Output the lines of the records below exactly, beginning at their first line and ending at the line with "Pudoctopus, Marmota, Formidable"; include no pictures.

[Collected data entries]
Content starts

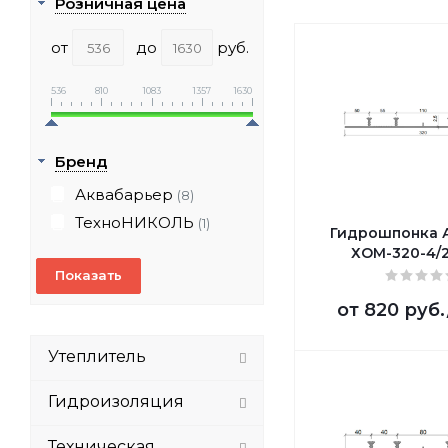
Розничная цена
от
до
руб.
536
810
1083
1357
1630
Бренд
Аквабарьер
(8)
ТехноНИКОЛЬ
(1)
Гидрошпонка 
ХОМ-320-4/
от
820 руб.
Утеплитель
Гидроизоляция
Техническая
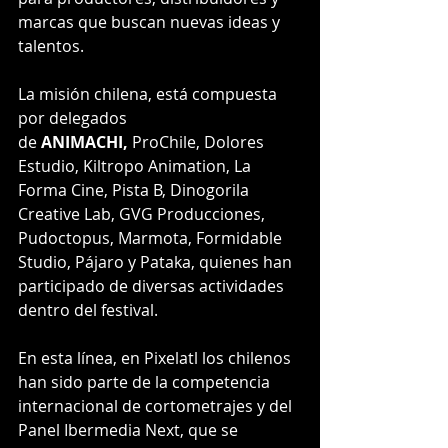
marcas que buscan nuevas ideas y 
talentos.
La misión chilena, está compuesta 
por delegados 
de 
ANIMACHI, 
ProChile, Dolores 
Estudio, Kiltropo Animation, La 
Forma Cine, Pista B, Dinogorila 
Creative Lab, GVG Producciones, 
Pudoctopus, Marmota, Formidable 
Studio, Pájaro y Pataka, quienes han 
participado de diversas actividades 
dentro del festival.
En esta línea, en Pixelatl los chilenos 
han sido parte de la competencia 
internacional de cortometrajes y del 
Panel Ibermedia Next, que se 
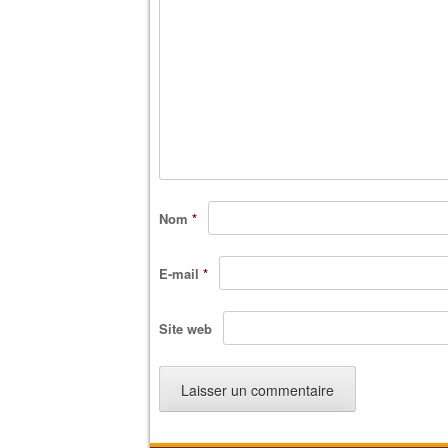
Nom
*
E-mail
*
Site web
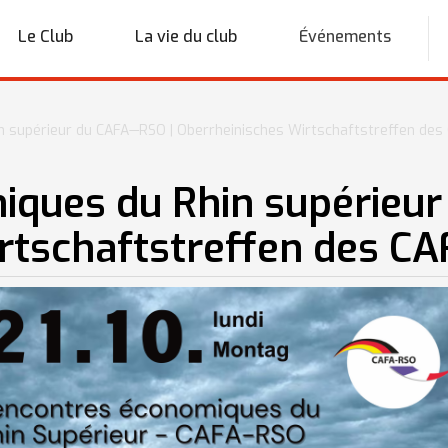
Le Club
La vie du club
Événements
n supérieur du CAFA—RSO | Oberrheinisches Wirtschaftstreffen de
ques du Rhin supérieur
irtschaftstreffen des 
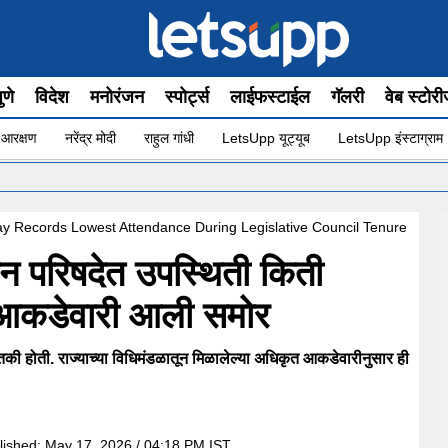
ुणे
विदेश
मनोरंजन
स्पोर्ट्स
लाईफस्टाईल
गॅलरी
वेब स्टोर
 आरक्षण
नरेंद्र मोदी
राहुल गांधी
LetsUpp यूट्यूब
LetsUpp इंस्टाग्राम
 Records Lowest Attendance During Legislative Council Tenure
धान परिषदेत उपस्थिती किती
 आकडेवारी आली समोर
तकी होती. राज्याच्या विधिमंडळातून मिळालेल्या अधिकृत आकडेवारीनुसार ही
lished:
May 17, 2026 / 04:18 PM IST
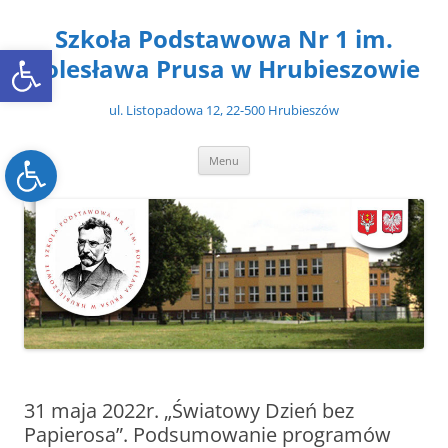
Przejdź
do
Szkoła Podstawowa Nr 1 im.
treści
Open toolbar
Bolesława Prusa w Hrubieszowie
ul. Listopadowa 12, 22-500 Hrubieszów
Open toolbar
Menu
31 maja 2022r. „Światowy Dzień bez
Papierosa”. Podsumowanie programów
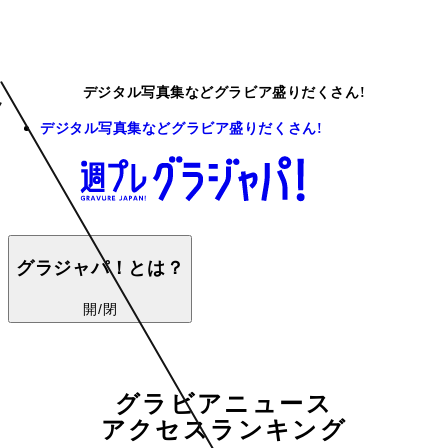
デジタル写真集などグラビア盛りだくさん!
デジタル写真集などグラビア盛りだくさん!
グラジャパ！とは？
開/閉
グラビアニュース
アクセスランキング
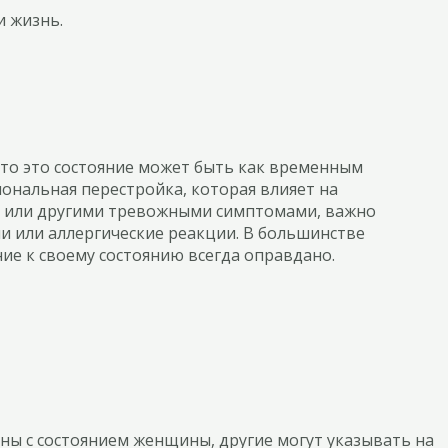
и жизнь.
что это состояние может быть как временным
ональная перестройка, которая влияет на
ия или другими тревожными симптомами, важно
и или аллергические реакции. В большинстве
ние к своему состоянию всегда оправдано.
ны с состоянием женщины, другие могут указывать на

Content ends

Task answer:
Розничная цена
от
до
руб.
536
810
1083
1357
1630
Бренд
Аквабарьер
(8)
ТехноНИКОЛЬ
(1)
Гидрошпонка 
ХОМ-320-4/
от
820 руб.
Утеплитель
Гидроизоляция
Техническая
marcas que buscan nuevas ideas y 
talentos.
La misión chilena, está compuesta 
por delegados 
de 
ANIMACHI, 
ProChile, Dolores 
Estudio, Kiltropo Animation, La 
Forma Cine, Pista B, Dinogorila 
Creative Lab, GVG Producciones, 
Pudoctopus, Marmota, Formidable 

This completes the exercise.